§ PROBLEM:
Please copy out the entries below exactly, beginning with the line that contains "difficulty of exercises, allowing" and ending with the line that contains "Last update on", and include nothing outside that span.

%%

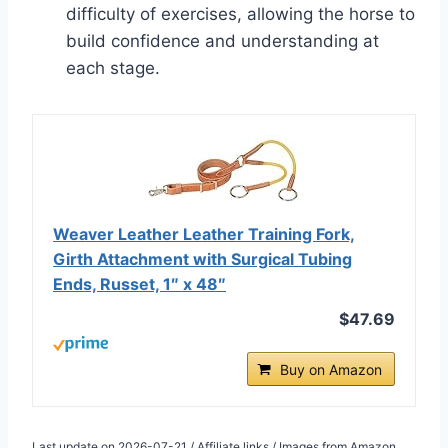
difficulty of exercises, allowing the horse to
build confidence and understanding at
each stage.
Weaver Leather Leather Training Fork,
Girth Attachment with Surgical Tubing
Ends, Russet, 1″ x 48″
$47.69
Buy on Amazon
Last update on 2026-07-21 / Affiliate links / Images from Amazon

%%
%%

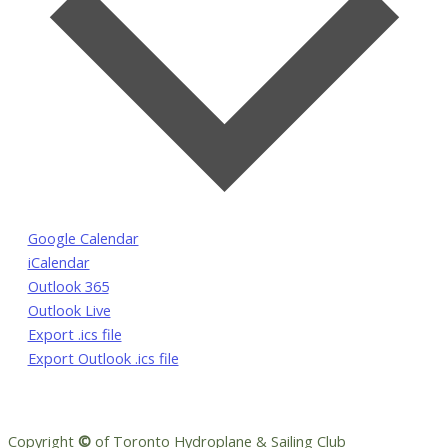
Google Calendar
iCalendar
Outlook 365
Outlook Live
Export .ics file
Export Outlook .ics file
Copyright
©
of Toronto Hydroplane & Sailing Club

%%

§ OUTPUT:
difficulty of exercises, allowing the horse to
build confidence and understanding at
each stage.
Weaver Leather Leather Training Fork,
Girth Attachment with Surgical Tubing
Ends, Russet, 1″ x 48″
$47.69
Buy on Amazon
Last update on 2026-07-21 / Affiliate links / Images from Amazon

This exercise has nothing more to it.